Then a surpsie, my bilat ran on the CPU, yours on the GPU:

mine:  7.6203 [dev_pixelpipe] took 1.449 secs (8.338 CPU) [export] processed `bilat' on CPU, blended on CPU
yours: 8,7702 [dev_pixelpipe] took 0,740 secs (0,000 CPU) [export] processed bilat' on GPU, blended on GPU

Transfers and copies – a mixed bag: sometimes (like the first and fourth pairs) yours is 7-10x faster; sometimes, like the 2nd pair, twice as slow:

mine:  7.8418 [opencl_profiling] spent 0.5348 seconds in [Write Image (from host to device)]
yours: 9,0525 [opencl_profiling] spent 0,0553 seconds in [Write Image (from host to device)]

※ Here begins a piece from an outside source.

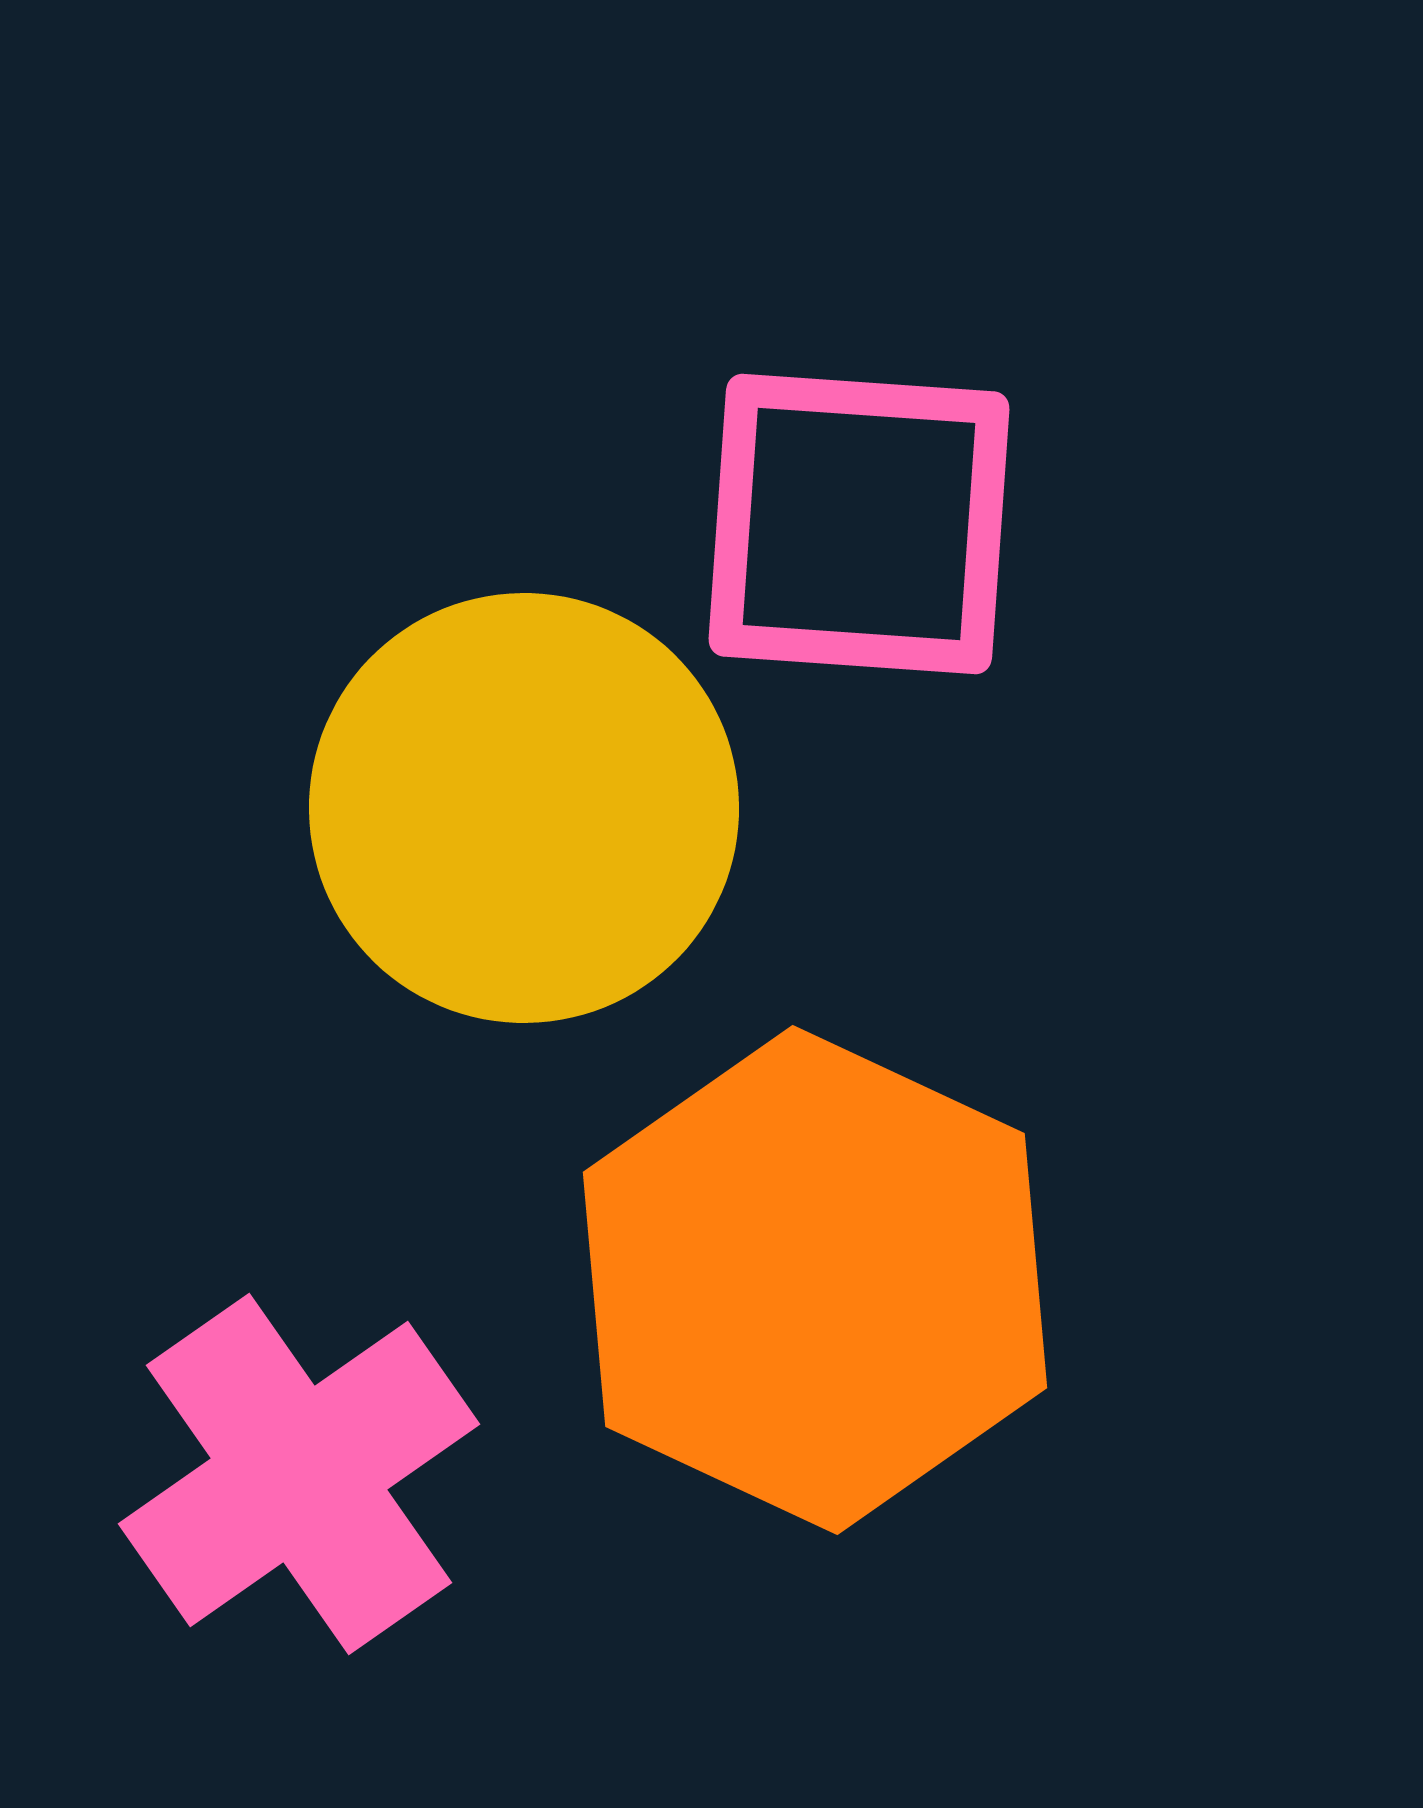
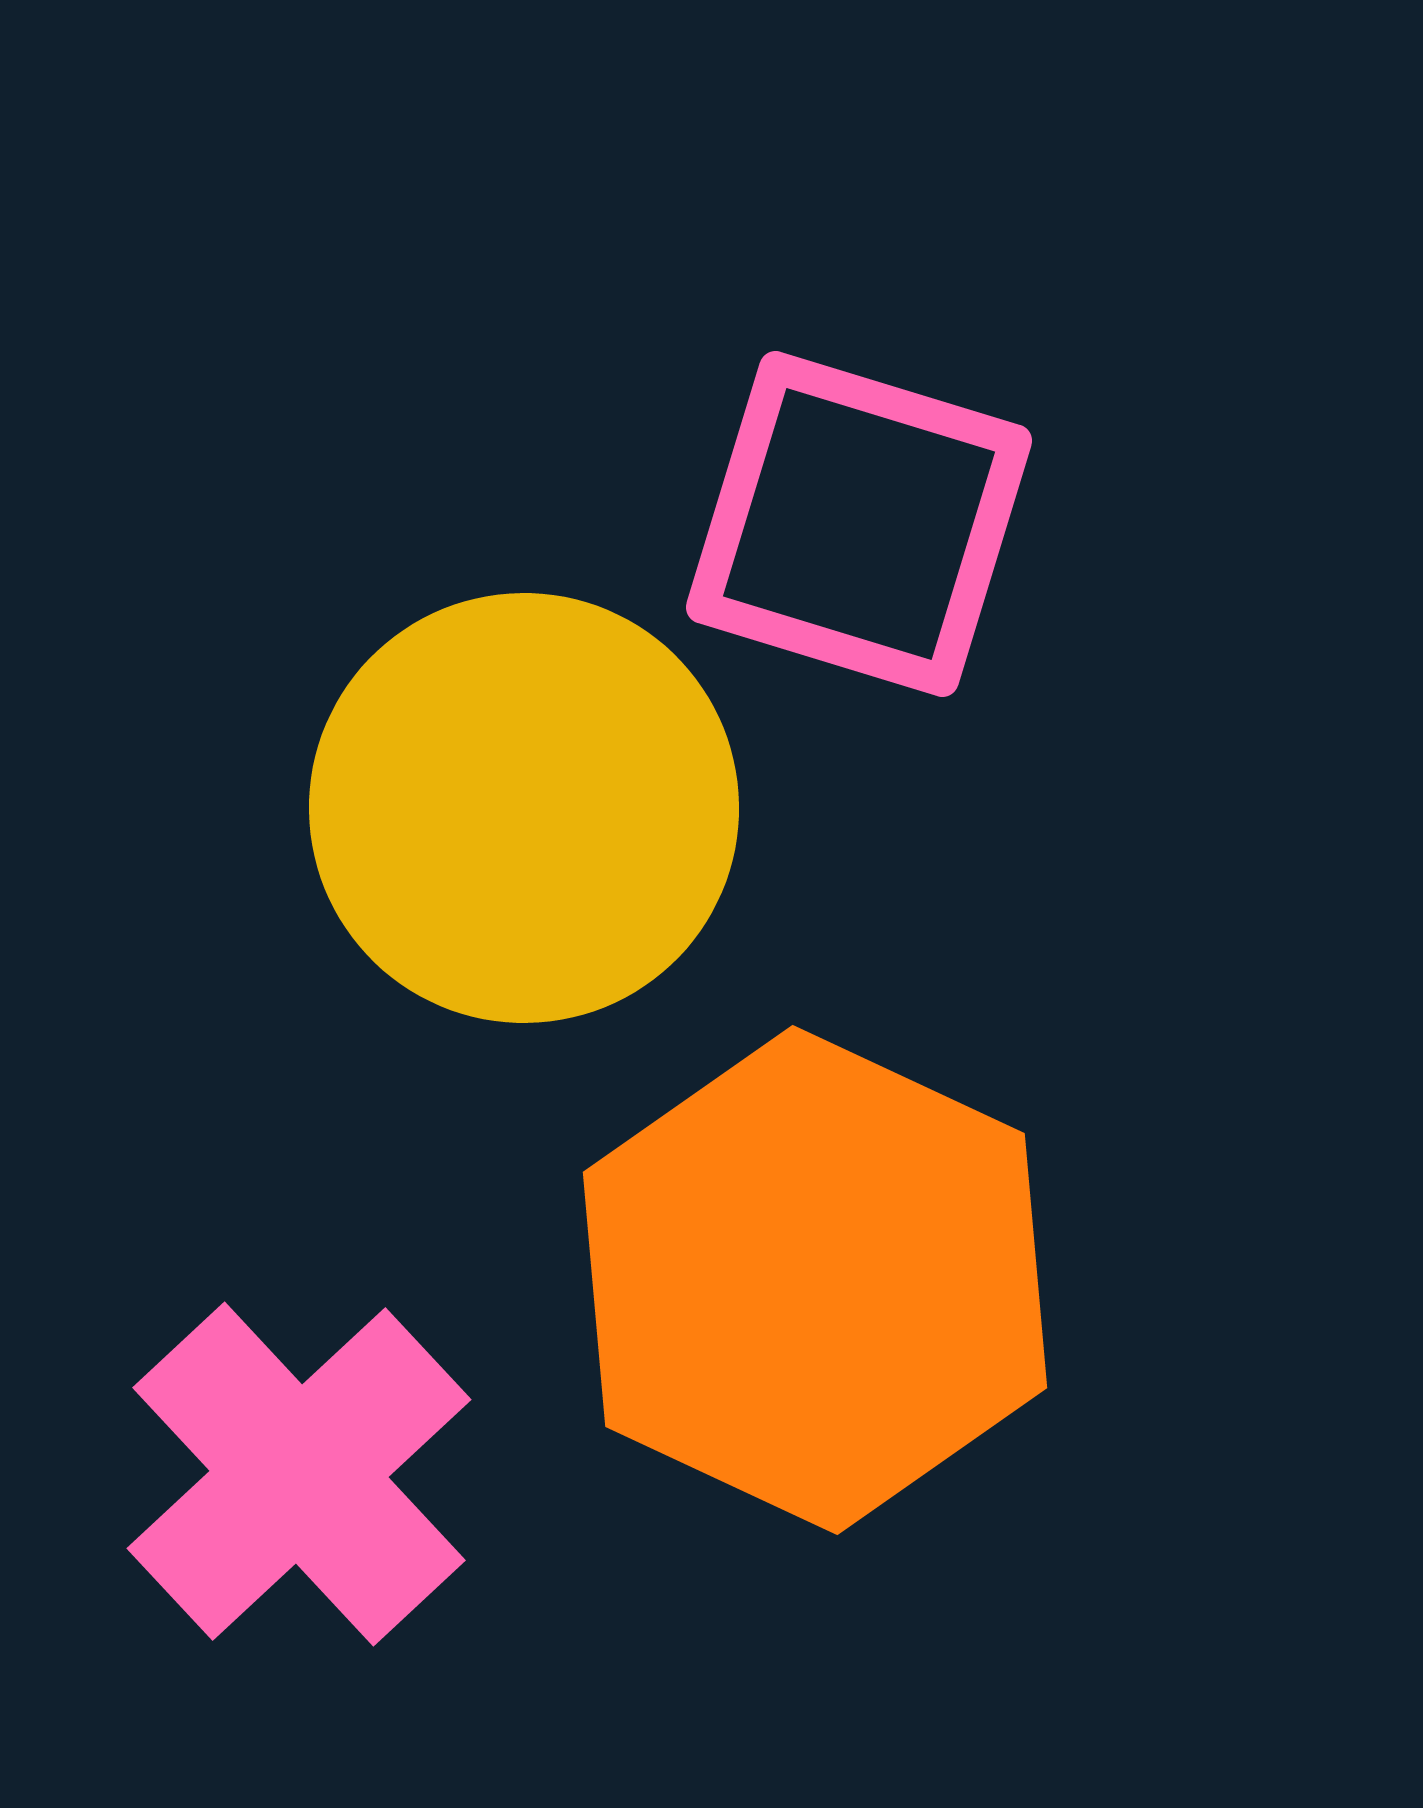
pink square: rotated 13 degrees clockwise
pink cross: rotated 8 degrees counterclockwise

mine:  7.8418 [opencl_profiling] spent 0.1928 seconds in [Write Buffer (from host to device)]
yours: 9,0527 [opencl_profiling] spent 0,3848 seconds in [Write Buffer (from host to device)]

mine:  7.8418 [opencl_profiling] spent 0.0000 seconds in [Read Buffer (from device to host)]
yours: 9,0528 [opencl_profiling] spent 0,0004 seconds in [Read Buffer (from device to host)]

mine:  7.8418 [opencl_profiling] spent 1.0297 seconds in [Read Image (from device to host)]
yours: 9,0529 [opencl_profiling] spent 0,1666 seconds in [Read Image (from device to host)]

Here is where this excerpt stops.